FUELING THE
FUTURE AUTOMAKERS AND CONSUMERS
WEIGH ALTERNATIVE FUEL OPTIONS
BY SCOTT SOWERS, AIADA CONTRIBUTING EDITOR
W alking through an auto show reveals where
auto manufacturers are placing their bets on
what the public will buy and where the future
of vehicles is taking all of us. A good example
of this is Toyota’s FCV Plus, which was officially
unveiled at the Tokyo Motor Show in late October of 2015. It remains
among the most conceptual of the concept cars and is still turning
heads two years later.
The car is powered by a hydrogen fuel cell and can export any
extra electricity it generates to the power grid. At its unveiling,
Project Manager Takeo Moriai of Toyota said, “We imagined what
a hydrogen-based society might look like in the fairly near future,
and decided to design a car that could be useful beyond mobility.”
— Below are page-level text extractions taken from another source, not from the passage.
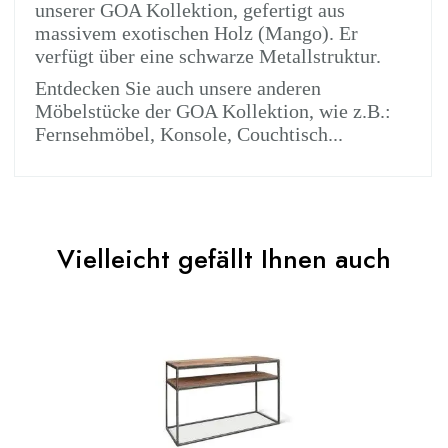
unserer GOA Kollektion, gefertigt aus
massivem exotischen Holz (Mango). Er
verfügt über eine schwarze Metallstruktur.
Entdecken Sie auch unsere anderen
Möbelstücke der GOA Kollektion, wie z.B.:
Fernsehmöbel, Konsole, Couchtisch...
No comment at this time.
EAN
3664573028747
Vielleicht gefällt Ihnen auch
You Must Login To Review
Alter
Erwachsener
Kollektion
GOA
Farben
Braun - Holz
Lieferzeiten (Anz.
Honda has been tinkering with a similar concept at its ”Honda
Smart Home” in Davis, California, where a house equipped with pho-
tovoltaic panels on the roof provides enough juice to run the house
and charge a small fleet of Honda electric vehicles in the garage.
Ryan Harty, Environmental Business Development Manager for
Honda said, “For us, the Smart Home is very much about energy
management in designing a home that needs as little energy as pos-
sible and integrating the transportation with the home in a way that
is fundamentally a good use of energy.”